_Problem requirements:_ Copy exactly, and only, the lines from the line containing "In these schedules" through the last line of the records below, both included, and leave out any pictures.

_Data to process:_
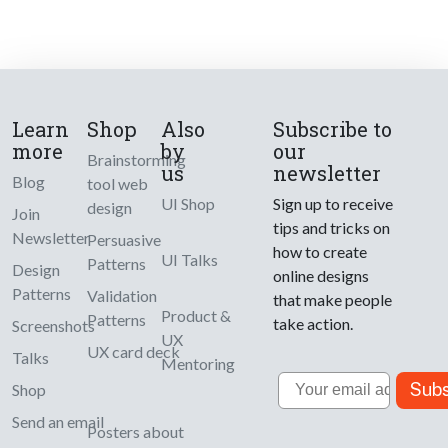
Learn
Shop
Also
Subscribe to
more
by
our
Brainstorming
us
newsletter
Blog
tool web
UI Shop
Sign up to receive
design
Join
tips and tricks on
Newsletter
Persuasive
how to create
UI Talks
Patterns
Design
online designs
Patterns
Validation
that make people
Product &
Patterns
take action.
Screenshots
UX
UX card deck
Talks
Mentoring
Email
Subs
Shop
Send an email
Posters about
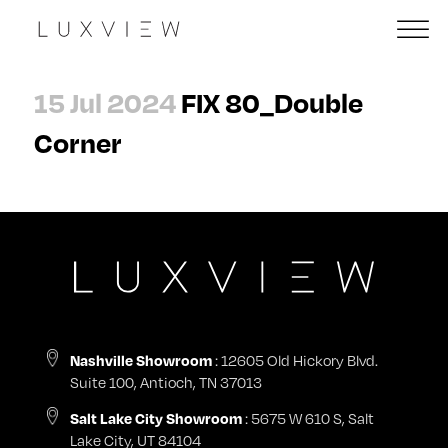
15 Jul 2024
FIX 80_Double
Corner
: 12605 Old Hickory Blvd.
Nashville Showroom
Suite 100, Antioch, TN 37013
: 5675 W 610 S, Salt
Salt Lake City Showroom
Lake City, UT 84104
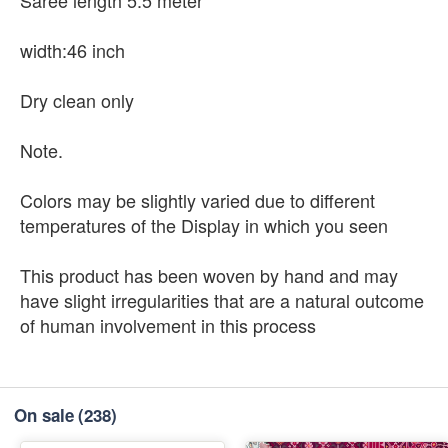
width:46 inch
Dry clean only
Note.
Colors may be slightly varied due to different
temperatures of the Display in which you seen
This product has been woven by hand and may
have slight irregularities that are a natural outcome
of human involvement in this process
On sale
(238)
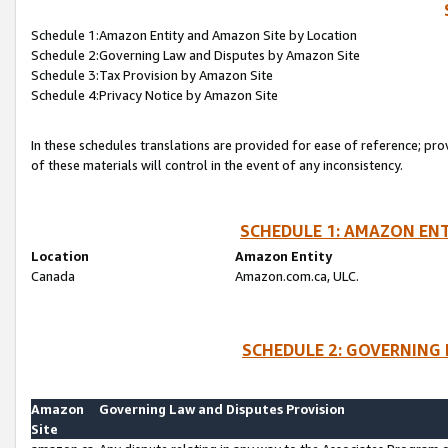
Schedule 1:Amazon Entity and Amazon Site by Location
Schedule 2:Governing Law and Disputes by Amazon Site
Schedule 3:Tax Provision by Amazon Site
Schedule 4:Privacy Notice by Amazon Site
In these schedules translations are provided for ease of reference; pro
of these materials will control in the event of any inconsistency.
SCHEDULE 1: AMAZON ENT
Location
Amazon Entity
Canada
Amazon.com.ca, ULC.
SCHEDULE 2: GOVERNING 
Amazon
Governing Law and Disputes Provision
Site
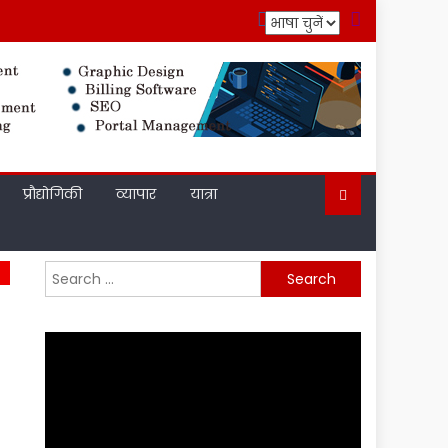
प्रौद्योगिकी
व्यापार
यात्रा
Search
for:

_Written response:_
In these schedules translations are provided for ease of reference; pro
of these materials will control in the event of any inconsistency.
SCHEDULE 1: AMAZON ENT
Location
Amazon Entity
Canada
Amazon.com.ca, ULC.
SCHEDULE 2: GOVERNING 
Amazon
Governing Law and Disputes Provision
Site
प्रौद्योगिकी
व्यापार
यात्रा
Search
for:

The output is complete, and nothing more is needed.